Meralco’s force majeure claims totaled P463 million in September, equivalent to customer savings of P0.1710 per kWh in the generation charge.

Meralco said without the force majeure claims, the generation charge and the total rate would have increased by P0.13 and P0.14 per kWh, respectively. The savings from force majeure claims reached P2.4 billion for the past six months, .

Meralco said PSA charges decreased by P0.3032 per kWh in September on force majeure claims. PSAs accounted for 54.8 percent of Meralco’s energy requirement during the July supply period.

Meralco head of utility economics Larry Fernandez said the force majeure claim imposition depend largely on reduced demand, especially the unforeseen reduction. Meralco’s peak demand went down to 6,862 megawatts in August from 7,116 MW.
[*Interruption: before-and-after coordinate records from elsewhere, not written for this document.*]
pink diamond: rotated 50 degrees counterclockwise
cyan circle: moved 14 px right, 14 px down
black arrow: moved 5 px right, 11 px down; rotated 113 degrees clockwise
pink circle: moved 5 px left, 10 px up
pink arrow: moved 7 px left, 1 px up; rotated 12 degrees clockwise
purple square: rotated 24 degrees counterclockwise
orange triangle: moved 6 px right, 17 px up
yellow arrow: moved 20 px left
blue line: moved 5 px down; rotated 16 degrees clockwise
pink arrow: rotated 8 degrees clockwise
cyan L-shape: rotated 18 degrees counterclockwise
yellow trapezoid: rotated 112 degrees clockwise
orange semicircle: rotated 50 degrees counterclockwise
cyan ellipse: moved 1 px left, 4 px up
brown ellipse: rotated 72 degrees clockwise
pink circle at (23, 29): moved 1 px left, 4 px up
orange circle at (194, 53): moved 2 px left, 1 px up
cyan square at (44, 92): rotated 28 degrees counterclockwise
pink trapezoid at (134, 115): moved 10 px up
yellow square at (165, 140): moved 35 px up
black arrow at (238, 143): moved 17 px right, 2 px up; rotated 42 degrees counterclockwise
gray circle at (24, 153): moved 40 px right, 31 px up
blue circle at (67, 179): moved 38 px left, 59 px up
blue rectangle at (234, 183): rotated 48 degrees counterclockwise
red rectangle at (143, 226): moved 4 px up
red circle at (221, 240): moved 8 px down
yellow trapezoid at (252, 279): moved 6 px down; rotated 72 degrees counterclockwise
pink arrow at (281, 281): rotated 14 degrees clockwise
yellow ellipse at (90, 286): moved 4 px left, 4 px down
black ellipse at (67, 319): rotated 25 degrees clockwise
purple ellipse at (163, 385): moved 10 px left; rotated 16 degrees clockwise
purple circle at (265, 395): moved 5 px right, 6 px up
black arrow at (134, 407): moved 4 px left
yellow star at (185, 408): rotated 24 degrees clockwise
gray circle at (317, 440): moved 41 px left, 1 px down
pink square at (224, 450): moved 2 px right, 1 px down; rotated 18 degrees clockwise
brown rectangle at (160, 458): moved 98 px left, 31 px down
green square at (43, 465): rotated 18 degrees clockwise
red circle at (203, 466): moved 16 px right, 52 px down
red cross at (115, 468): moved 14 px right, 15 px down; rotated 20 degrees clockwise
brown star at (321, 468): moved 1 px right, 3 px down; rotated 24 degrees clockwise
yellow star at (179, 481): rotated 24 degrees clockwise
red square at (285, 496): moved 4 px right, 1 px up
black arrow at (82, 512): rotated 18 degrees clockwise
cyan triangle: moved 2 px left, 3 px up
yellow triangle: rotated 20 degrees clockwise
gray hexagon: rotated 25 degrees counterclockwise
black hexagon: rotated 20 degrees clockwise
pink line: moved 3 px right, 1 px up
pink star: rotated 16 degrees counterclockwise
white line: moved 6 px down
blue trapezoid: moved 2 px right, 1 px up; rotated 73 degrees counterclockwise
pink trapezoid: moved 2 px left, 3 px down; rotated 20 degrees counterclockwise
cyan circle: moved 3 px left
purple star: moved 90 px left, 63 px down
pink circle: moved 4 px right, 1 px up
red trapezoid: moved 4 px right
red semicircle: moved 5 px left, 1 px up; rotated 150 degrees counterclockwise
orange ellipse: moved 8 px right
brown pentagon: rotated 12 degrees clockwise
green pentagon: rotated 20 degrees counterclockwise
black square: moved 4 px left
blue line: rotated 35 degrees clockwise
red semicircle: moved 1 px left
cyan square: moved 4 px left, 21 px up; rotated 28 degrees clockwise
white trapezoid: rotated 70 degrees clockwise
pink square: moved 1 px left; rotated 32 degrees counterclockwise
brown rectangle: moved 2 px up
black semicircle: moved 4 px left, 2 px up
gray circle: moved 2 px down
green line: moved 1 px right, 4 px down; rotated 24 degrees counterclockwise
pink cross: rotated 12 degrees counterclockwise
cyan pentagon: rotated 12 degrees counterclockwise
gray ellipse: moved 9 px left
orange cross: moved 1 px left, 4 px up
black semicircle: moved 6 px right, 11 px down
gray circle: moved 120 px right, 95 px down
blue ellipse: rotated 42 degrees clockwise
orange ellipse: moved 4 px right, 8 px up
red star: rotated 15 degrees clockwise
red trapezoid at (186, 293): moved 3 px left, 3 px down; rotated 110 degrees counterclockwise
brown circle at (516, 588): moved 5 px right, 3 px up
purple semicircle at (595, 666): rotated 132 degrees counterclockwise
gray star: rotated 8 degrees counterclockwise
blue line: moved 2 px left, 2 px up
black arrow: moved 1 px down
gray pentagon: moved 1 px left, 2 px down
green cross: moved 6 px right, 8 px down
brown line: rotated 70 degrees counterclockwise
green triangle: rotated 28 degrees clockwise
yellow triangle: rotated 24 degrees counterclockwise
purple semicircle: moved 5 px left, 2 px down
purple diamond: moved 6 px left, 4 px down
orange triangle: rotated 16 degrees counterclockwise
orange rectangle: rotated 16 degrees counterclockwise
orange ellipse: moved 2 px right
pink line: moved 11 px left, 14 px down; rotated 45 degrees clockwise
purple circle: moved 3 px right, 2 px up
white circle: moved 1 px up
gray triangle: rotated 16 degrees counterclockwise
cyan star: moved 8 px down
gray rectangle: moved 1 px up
“During the months of ECQ and MECQ, the force majeure claims were big, reaching P900 million but when we had GCQ, it went down to as low as P100 million in July. We will continue to monitor demand in the area and see if we can justify invoking the force majeure,” Fernandez said.

The company said charges at the Wholesale Electricity Spot Market, the country’s trading for electricity were P0.0147 per kWh lower this month because of the decrease in Luzon demand as some areas, including Metro Manila and adjacent provinces, returned to the modified enhanced community quarantine from Aug. 4 to 18. Meralco sourced 11.6 percent of its power needs from the WESM during the period.

Meanwhile, Meralco’s purchases from independent power producers inched up by P0.0601 per kWh mainly because of the lower average plant dispatch. IPPs accounted for 33.6 percent of Meralco’s total supply.

Transmission charges for residential customers went down by P0.0112 per kWh on lower ancillary service charges while there was also a net decrease of P0.0130 per kWh in taxes and other charges.

Meralco said collection of the universal charge-environmental charge amounting to P0.0025 per kWh remained suspended, as directed by the Energy Regulatory Commission.

Meralco’s distribution, supply and metering charges have remained unchanged for 62 months.